Ürdün ve Katar dışişleri bakanlarının ziyaretleri, iki hafta önce Esad’ın devrilmesinin ardından gelen diplomatik adımların son halkasını oluşturuyor. Ürdün Dışişleri Bakanlığı, Ürdün Dışişleri Bakanı Eymen Safadi’nin Şam’da Suriye’nin yeni lideri Ahmed el-Şera ile “geniş kapsamlı görüşmeler” yaptığını açıklandı. Aynı gün Katar Devlet Bakanı Muhammed el-Hulaifi de Şam’a giderek yeni yönetimle bir araya geldi.

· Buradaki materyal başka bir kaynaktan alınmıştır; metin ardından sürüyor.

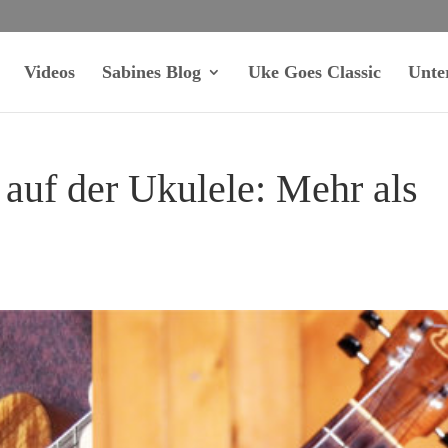
Videos
Sabines Blog
Uke Goes Classic
Unte
 auf der Ukulele: Mehr als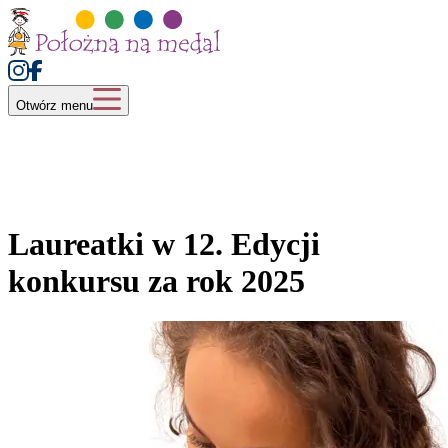
Otwórz menu
Laureatki w 12. Edycji
konkursu za rok 2025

Esad’ın çöküşüyle yeni bir başlangıç
Beşar Esad’ın, el-Şera liderliğindeki rejim karşıtı gruplar tarafından iki hafta önce devrilmesinden bu yana Şam’a yapılan bu ilk üst düzey ziyaretler, Arap dünyasının Suriye ile ilişkilerinde yeni bir dönem arayışında olduğunu gösteriyor. Bu ay Ürdün’de bir araya gelen Arap liderler, Suriye’deki “barışçıl geçiş sürecine destek verme” taahhüdünde bulunmuştu.
Arap ülkeleri, 2011’de Arap Baharı sırasında başlayan ve Esad’ın demokrasi yanlısı protestoculara karşı acımasız baskılarıyla iç savaşa dönüşen süreçte Suriye rejimiyle ilişkilerini kesmişti. Ancak son yıllarda, Esad karşıtı grupları finanse eden birçok ülke, bölgesel istikrar umuduyla Şam yönetimiyle ilişkileri yeniden kurma eğilimi göstermişti.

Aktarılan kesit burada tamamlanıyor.